I campus? Ci sono già

Adesso ne parlano tutti. Il “campus” sembra essere diventato la parola magica con la quale affrontare il problema del futuro dell’istruzione tecnico-professionale. Anche Confindustria, che preferisce chiamarli “poli tecnologici“, punta su questo modello, che vedrebbe coesistere all’interno delle sedi polo, o campus, i licei quinquennali con i loro vari indirizzi, e i percorsi tri-quadriennali professionalizzanti, seguiti da ulteriori due-tre anni di formazione tecnica superiore a carattere applicato, a sviluppo degli attuali IFTS.
I campus disporrebbero di adeguati laboratori, utilizzabili dagli studenti di tutti gli indirizzi, che sarebbero conferiti ad essi dai non pochi istituti tecnici e professionali, e anche da qualche centro della ex formazione professionale regionale, che già dispongono di strutture di prim’ordine, spesso utilizzate dalle università o per lavorazioni conto terzi.
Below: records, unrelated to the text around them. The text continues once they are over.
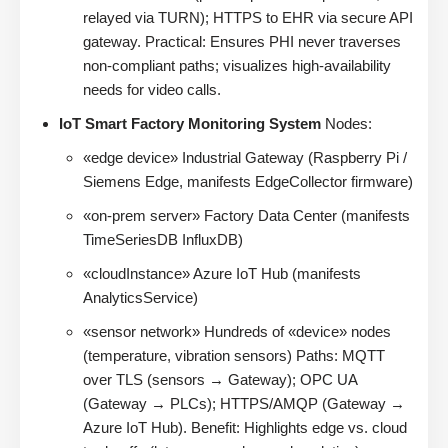
relayed via TURN); HTTPS to EHR via secure API
gateway. Practical: Ensures PHI never traverses
non-compliant paths; visualizes high-availability
needs for video calls.
IoT Smart Factory Monitoring System
Nodes:
«edge device» Industrial Gateway (Raspberry Pi /
Siemens Edge, manifests EdgeCollector firmware)
«on-prem server» Factory Data Center (manifests
TimeSeriesDB InfluxDB)
«cloudInstance» Azure IoT Hub (manifests
AnalyticsService)
«sensor network» Hundreds of «device» nodes
(temperature, vibration sensors) Paths: MQTT
over TLS (sensors → Gateway); OPC UA
(Gateway → PLCs); HTTPS/AMQP (Gateway →
Azure IoT Hub). Benefit: Highlights edge vs. cloud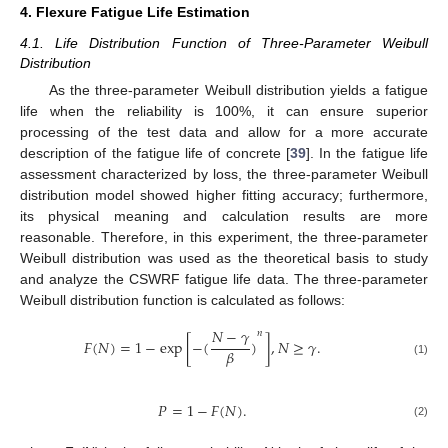
4. Flexure Fatigue Life Estimation
4.1. Life Distribution Function of Three-Parameter Weibull
Distribution
As the three-parameter Weibull distribution yields a fatigue
life when the reliability is 100%, it can ensure superior
processing of the test data and allow for a more accurate
description of the fatigue life of concrete [
39
]. In the fatigue life
assessment characterized by loss, the three-parameter Weibull
distribution model showed higher fitting accuracy; furthermore,
its physical meaning and calculation results are more
reasonable. Therefore, in this experiment, the three-parameter
Weibull distribution was used as the theoretical basis to study
and analyze the CSWRF fatigue life data. The three-parameter
Weibull distribution function is calculated as follows:
𝑁
−
𝛾
𝑛
𝐹
(
𝑁
)
=
1
−
exp
[
−
(
)
]
,
𝑁
≥
𝛾
.
𝛽
(1)
𝑃
=
1
−
𝐹
(
𝑁
)
.
(2)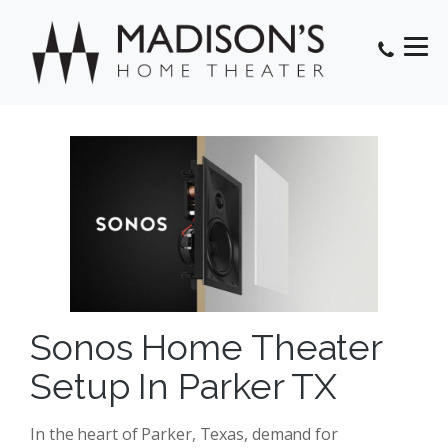
Sonos Home Theater
Setup In Parker TX
In the heart of Parker, Texas, demand for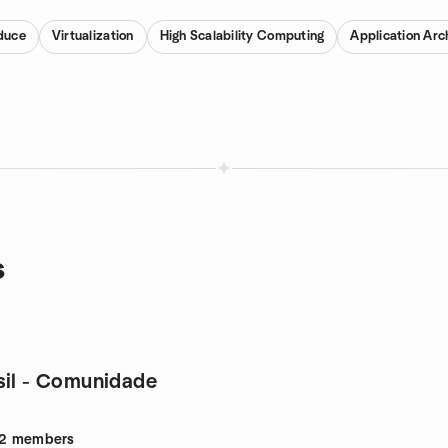
duce
Virtualization
High Scalability Computing
Application Arc
s
sil - Comunidade
2
members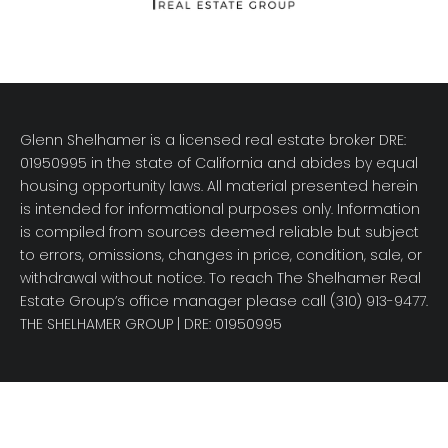
Glenn Shelhamer is a licensed real estate broker DRE:
01950995 in the state of California and abides by equal
housing opportunity laws. All material presented herein
is intended for informational purposes only. Information
is compiled from sources deemed reliable but subject
to errors, omissions, changes in price, condition, sale, or
withdrawal without notice. To reach The Shelhamer Real
Estate Group’s office manager please call (310) 913-9477.
THE SHELHAMER GROUP
| DRE: 01950995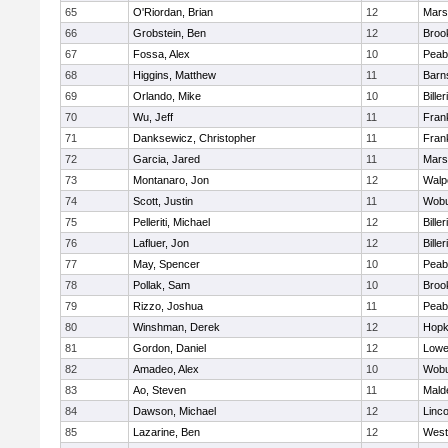
65
O'Riordan, Brian
12
Marsh
66
Grobstein, Ben
12
Brook
67
Fossa, Alex
10
Peab
68
Higgins, Matthew
11
Barn
69
Orlando, Mike
10
Biller
70
Wu, Jeff
11
Frank
71
Danksewicz, Christopher
11
Frank
72
Garcia, Jared
11
Marsh
73
Montanaro, Jon
12
Walp
74
Scott, Justin
11
Wob
75
Pelleriti, Michael
12
Biller
76
Lafluer, Jon
12
Biller
77
May, Spencer
10
Peab
78
Pollak, Sam
10
Brook
79
Rizzo, Joshua
11
Peab
80
Winshman, Derek
12
Hopk
81
Gordon, Daniel
12
Lowel
82
Amadeo, Alex
10
Wob
83
Ao, Steven
11
Mald
84
Dawson, Michael
12
Linc
85
Lazarine, Ben
12
West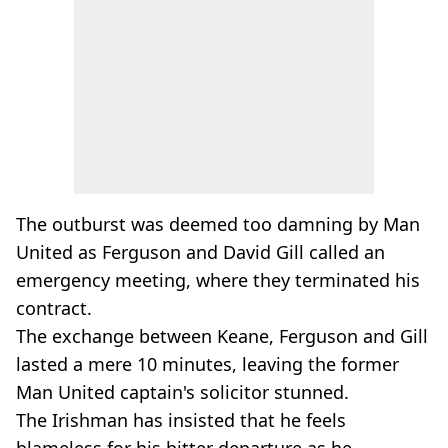
The outburst was deemed too damning by Man
United as Ferguson and David Gill called an
emergency meeting, where they terminated his
contract.
The exchange between Keane, Ferguson and Gill
lasted a mere 10 minutes, leaving the former
Man United captain's solicitor stunned.
The Irishman has insisted that he feels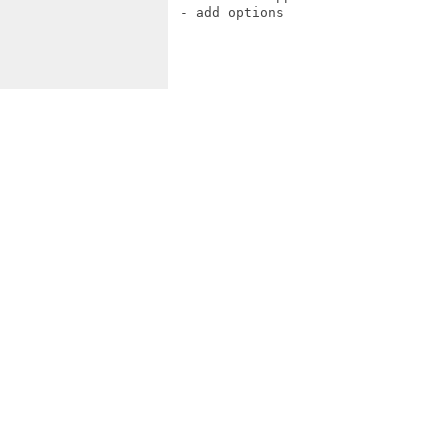
 - add options
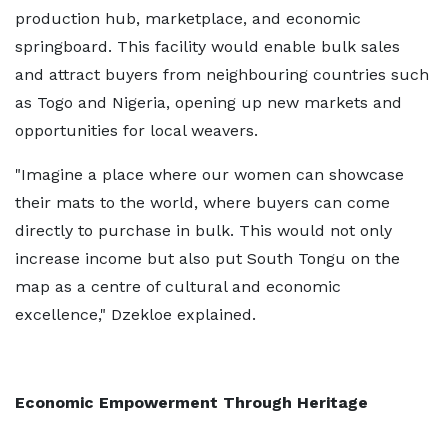
production hub, marketplace, and economic
springboard. This facility would enable bulk sales
and attract buyers from neighbouring countries such
as Togo and Nigeria, opening up new markets and
opportunities for local weavers.
"Imagine a place where our women can showcase
their mats to the world, where buyers can come
directly to purchase in bulk. This would not only
increase income but also put South Tongu on the
map as a centre of cultural and economic
excellence," Dzekloe explained.
Economic Empowerment Through Heritage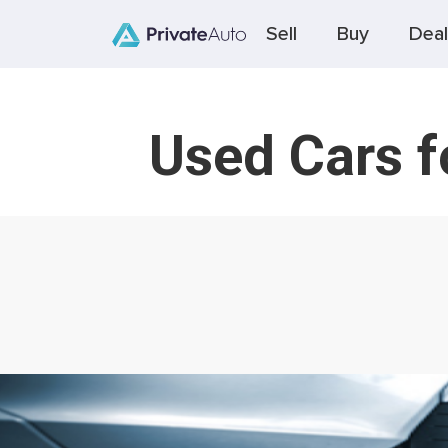
Sell
Buy
Deal
Used Cars 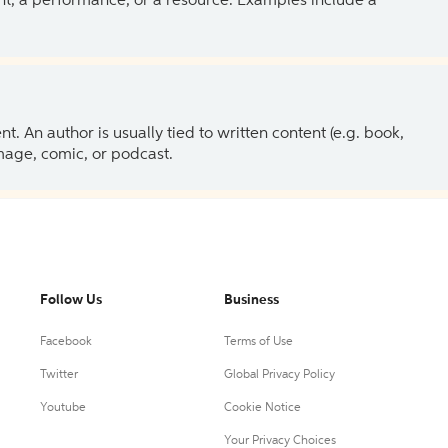
ent, a performance, or a resource. Examples include a
 An author is usually tied to written content (e.g. book,
 image, comic, or podcast.
Follow Us
Business
Facebook
Terms of Use
Twitter
Global Privacy Policy
Youtube
Cookie Notice
Your Privacy Choices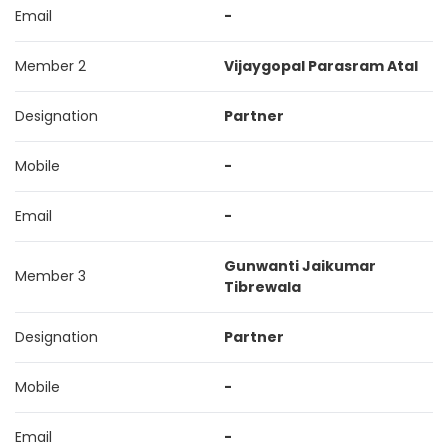
Email
-
Member 2
Vijaygopal Parasram Atal
Designation
Partner
Mobile
-
Email
-
Gunwanti Jaikumar
Member 3
Tibrewala
Designation
Partner
Mobile
-
Email
-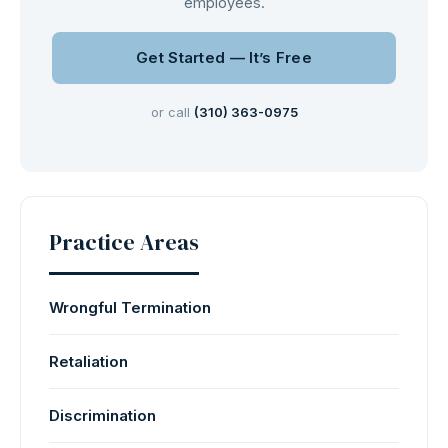
employees.
Get Started — It’s Free
or call
(310) 363-0975
Practice Areas
Wrongful Termination
Retaliation
Discrimination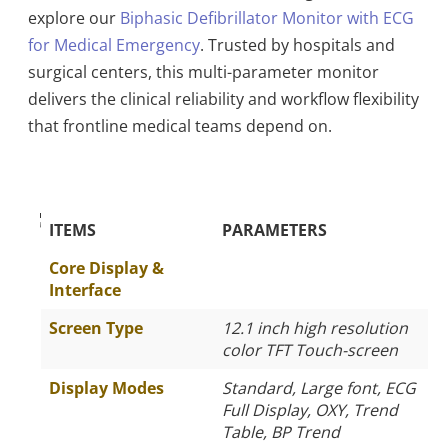
explore our
Biphasic Defibrillator Monitor with ECG
for Medical Emergency
. Trusted by hospitals and
surgical centers, this multi-parameter monitor
delivers the clinical reliability and workflow flexibility
that frontline medical teams depend on.
The Specific Parameters
ITEMS
PARAMETERS
Core Display &
Interface
Screen Type
12.1 inch high resolution
color TFT Touch-screen
Display Modes
Standard, Large font, ECG
Full Display, OXY, Trend
Table, BP Trend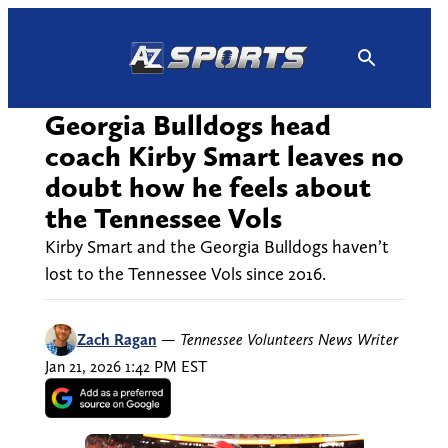
Skip
to
content
Georgia Bulldogs head
coach Kirby Smart leaves no
doubt how he feels about
the Tennessee Vols
Kirby Smart and the Georgia Bulldogs haven’t
lost to the Tennessee Vols since 2016.
Zach Ragan
—
Tennessee Volunteers News Writer
Jan 21, 2026 1:42 PM EST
I vantaggi di un modello di questo genere, che dovrebbe comunque ricevere l’avallo della Conferenza Stato-Regioni per dar luogo a un piano operativo generalizzato, sarebbero molteplici: dalle economia di scala al mantenimento di tutti i percorsi del secondo ciclo sotto lo stesso tetto (come in Svezia), dalla utilizzazione dei docenti su tutta la gamma dei percorsi ad una più efficace e flessibile azione di orientamento degli allievi, soprattutto nel biennio iniziale. Anche sul piano politico-istituzionale il campus avrebbe una certa agibilità, presentandosi come una soluzione intermedia tra il modello unitario sostenuto dal centro-sinistra e quello binario proposto dall’attuale maggioranza. Va infine tenuto presente il fatto che un certo numero di “Istituti di Istruzione Superiore“, derivanti dall’accorpamento di istituti tecnici e professionali (e in qualche caso anche di licei) stanno già attuando esperienze che vanno in direzione del campus. Per sincerarsene, basta visitare i siti Internet di qualcuno di questi IIS: per esempio www.istitutopesenti.it o www.daronco.it.